Task statement:
From the listing below, pull out every line where the string "durch" appears.

Source data:
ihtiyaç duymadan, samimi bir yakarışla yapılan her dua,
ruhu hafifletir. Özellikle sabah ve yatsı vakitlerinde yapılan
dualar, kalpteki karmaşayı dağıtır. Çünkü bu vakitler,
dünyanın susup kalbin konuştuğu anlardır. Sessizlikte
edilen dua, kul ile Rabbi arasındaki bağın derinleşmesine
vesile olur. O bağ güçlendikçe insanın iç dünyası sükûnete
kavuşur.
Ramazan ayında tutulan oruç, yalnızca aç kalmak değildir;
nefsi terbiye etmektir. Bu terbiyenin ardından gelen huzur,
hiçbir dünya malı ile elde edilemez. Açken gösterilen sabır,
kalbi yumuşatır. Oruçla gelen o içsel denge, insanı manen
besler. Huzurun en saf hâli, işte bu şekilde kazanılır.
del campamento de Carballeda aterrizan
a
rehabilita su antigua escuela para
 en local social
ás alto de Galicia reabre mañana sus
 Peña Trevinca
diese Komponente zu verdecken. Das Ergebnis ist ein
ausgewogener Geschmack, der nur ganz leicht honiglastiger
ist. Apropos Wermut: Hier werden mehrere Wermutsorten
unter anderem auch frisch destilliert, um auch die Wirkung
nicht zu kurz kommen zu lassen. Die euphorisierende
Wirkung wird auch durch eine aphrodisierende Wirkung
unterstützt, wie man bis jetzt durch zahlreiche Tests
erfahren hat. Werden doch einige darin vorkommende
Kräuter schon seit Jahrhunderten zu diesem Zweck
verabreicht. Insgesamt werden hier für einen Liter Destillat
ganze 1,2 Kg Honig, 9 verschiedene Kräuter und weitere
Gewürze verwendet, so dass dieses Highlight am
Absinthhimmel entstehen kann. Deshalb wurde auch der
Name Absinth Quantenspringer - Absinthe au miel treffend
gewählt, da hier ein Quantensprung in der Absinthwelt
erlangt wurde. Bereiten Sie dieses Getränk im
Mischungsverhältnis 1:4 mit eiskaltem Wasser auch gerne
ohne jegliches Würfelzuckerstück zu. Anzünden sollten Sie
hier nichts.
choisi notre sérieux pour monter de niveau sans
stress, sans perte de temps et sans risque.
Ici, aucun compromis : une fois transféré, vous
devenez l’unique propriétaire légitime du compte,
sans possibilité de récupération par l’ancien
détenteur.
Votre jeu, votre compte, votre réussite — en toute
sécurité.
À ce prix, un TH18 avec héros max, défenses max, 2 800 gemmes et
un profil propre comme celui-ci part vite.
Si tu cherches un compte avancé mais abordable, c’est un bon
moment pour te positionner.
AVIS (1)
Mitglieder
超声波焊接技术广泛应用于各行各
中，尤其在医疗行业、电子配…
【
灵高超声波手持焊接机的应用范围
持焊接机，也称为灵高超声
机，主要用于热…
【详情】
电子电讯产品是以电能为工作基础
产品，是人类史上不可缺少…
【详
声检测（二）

Reply to the exercise:
Wirkung wird auch durch eine aphrodisierende Wirkung
unterstützt, wie man bis jetzt durch zahlreiche Tests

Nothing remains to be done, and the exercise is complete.